Re: [PATCH 2/2] printk: use the lockless ringbuffer

From: John Ogness
Date: Thu Feb 13 2020 - 04:42:42 EST


On 2020-02-13, Sergey Senozhatsky <sergey.senozhatsky.work@xxxxxxxxx> wrote:
>> - while (user->seq == log_next_seq) {
>> + if (!prb_read_valid(prb, user->seq, r)) {
>> if (file->f_flags & O_NONBLOCK) {
>> ret = -EAGAIN;
>> logbuf_unlock_irq();
>> @@ -890,30 +758,26 @@ static ssize_t devkmsg_read(struct file *file, char __user *buf,
>>
>> logbuf_unlock_irq();
>> ret = wait_event_interruptible(log_wait,
>> - user->seq != log_next_seq);
>> + prb_read_valid(prb, user->seq, r));
>> if (ret)
>> goto out;
>> logbuf_lock_irq();
>> }
>>
>> - if (user->seq < log_first_seq) {
>> - /* our last seen message is gone, return error and reset */
>> - user->idx = log_first_idx;
>> - user->seq = log_first_seq;
>> + if (user->seq < r->info->seq) {
>> + /* the expected message is gone, return error and reset */
>> + user->seq = r->info->seq;
>> ret = -EPIPE;
>> logbuf_unlock_irq();
>> goto out;
>> }
>
> Sorry, why doesn't this do something like
>
> if (user->seq < prb_first_seq(prb)) {
> /* the expected message is gone, return error and reset */
> user->seq = prb_first_seq(prb);
> ret = -EPIPE;
> ...
> }

Here prb_read_valid() was successful, so a record _was_ read.

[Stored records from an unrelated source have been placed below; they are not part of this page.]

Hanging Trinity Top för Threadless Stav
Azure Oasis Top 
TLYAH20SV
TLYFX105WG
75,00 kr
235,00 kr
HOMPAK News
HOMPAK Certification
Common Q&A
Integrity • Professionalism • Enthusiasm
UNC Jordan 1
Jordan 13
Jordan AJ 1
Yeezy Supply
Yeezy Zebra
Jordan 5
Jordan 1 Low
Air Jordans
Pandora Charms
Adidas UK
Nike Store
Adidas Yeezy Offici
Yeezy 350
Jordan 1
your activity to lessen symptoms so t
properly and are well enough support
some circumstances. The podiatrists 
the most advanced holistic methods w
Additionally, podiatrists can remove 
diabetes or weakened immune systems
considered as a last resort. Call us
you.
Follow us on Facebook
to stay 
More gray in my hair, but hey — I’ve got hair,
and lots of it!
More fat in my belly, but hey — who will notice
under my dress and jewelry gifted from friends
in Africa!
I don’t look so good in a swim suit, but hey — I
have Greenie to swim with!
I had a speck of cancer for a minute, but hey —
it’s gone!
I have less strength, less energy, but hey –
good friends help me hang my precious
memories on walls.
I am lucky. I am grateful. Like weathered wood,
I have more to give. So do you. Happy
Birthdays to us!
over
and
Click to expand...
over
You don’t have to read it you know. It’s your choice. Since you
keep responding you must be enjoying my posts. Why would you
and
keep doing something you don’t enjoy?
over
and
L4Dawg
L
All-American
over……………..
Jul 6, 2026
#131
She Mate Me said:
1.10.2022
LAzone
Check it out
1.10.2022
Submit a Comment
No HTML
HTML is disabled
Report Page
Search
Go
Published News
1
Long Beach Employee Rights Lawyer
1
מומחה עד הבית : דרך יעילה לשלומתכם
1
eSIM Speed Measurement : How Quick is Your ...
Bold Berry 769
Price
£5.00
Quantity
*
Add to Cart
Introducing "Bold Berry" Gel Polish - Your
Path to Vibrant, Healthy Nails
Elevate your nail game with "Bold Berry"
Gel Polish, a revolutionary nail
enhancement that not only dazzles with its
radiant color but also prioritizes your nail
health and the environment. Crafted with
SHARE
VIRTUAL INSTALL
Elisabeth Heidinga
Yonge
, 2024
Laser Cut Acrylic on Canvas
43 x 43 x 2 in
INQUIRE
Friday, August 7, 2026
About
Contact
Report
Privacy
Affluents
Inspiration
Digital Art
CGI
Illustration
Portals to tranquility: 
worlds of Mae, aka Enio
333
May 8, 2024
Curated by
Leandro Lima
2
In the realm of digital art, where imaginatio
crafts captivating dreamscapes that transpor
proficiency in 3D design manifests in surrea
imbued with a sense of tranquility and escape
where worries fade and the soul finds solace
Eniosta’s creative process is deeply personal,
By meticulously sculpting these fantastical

The
kerneldoc for the prb_read_valid() says:

* On success, the reader must check r->info.seq to see which record was
* actually read.

The value will either be the requested user->seq or some higher value
because user->seq is not available.

There are 2 reasons why user->seq is not available (and a later record
_is_ available):

1. The ringbuffer overtook user->seq. In this case, comparing and then
setting using prb_first_seq() could be appropriate. And r->info->seq
might even already be what prb_first_seq() would return. (More on
this below.)

2. The record with user->seq has no data because the writer failed to
allocate dataring space. In this case, resetting back to
prb_first_seq() would be incorrect. And since r->info->seq is the
next valid record, it is appropriate that the next devkmsg_read()
starts there.

Rather than checking these cases separately, it is enough just to check
for the 2nd case. For the 1st case, prb_first_seq() could be less than
r->info->seq if all the preceeding records have no data. But this just
means the whole set of records with missing data are skipped, which
matches existing behavior. (For example, currently when devkmsg is
behind 10 messages, there are not 10 -EPIPE returns. Instead it
immediately catches up to the next available record.)

Perhaps the new comment should be:

/*
* The expected message is gone, return error and
* reset to the next available message.
*/

John Ogness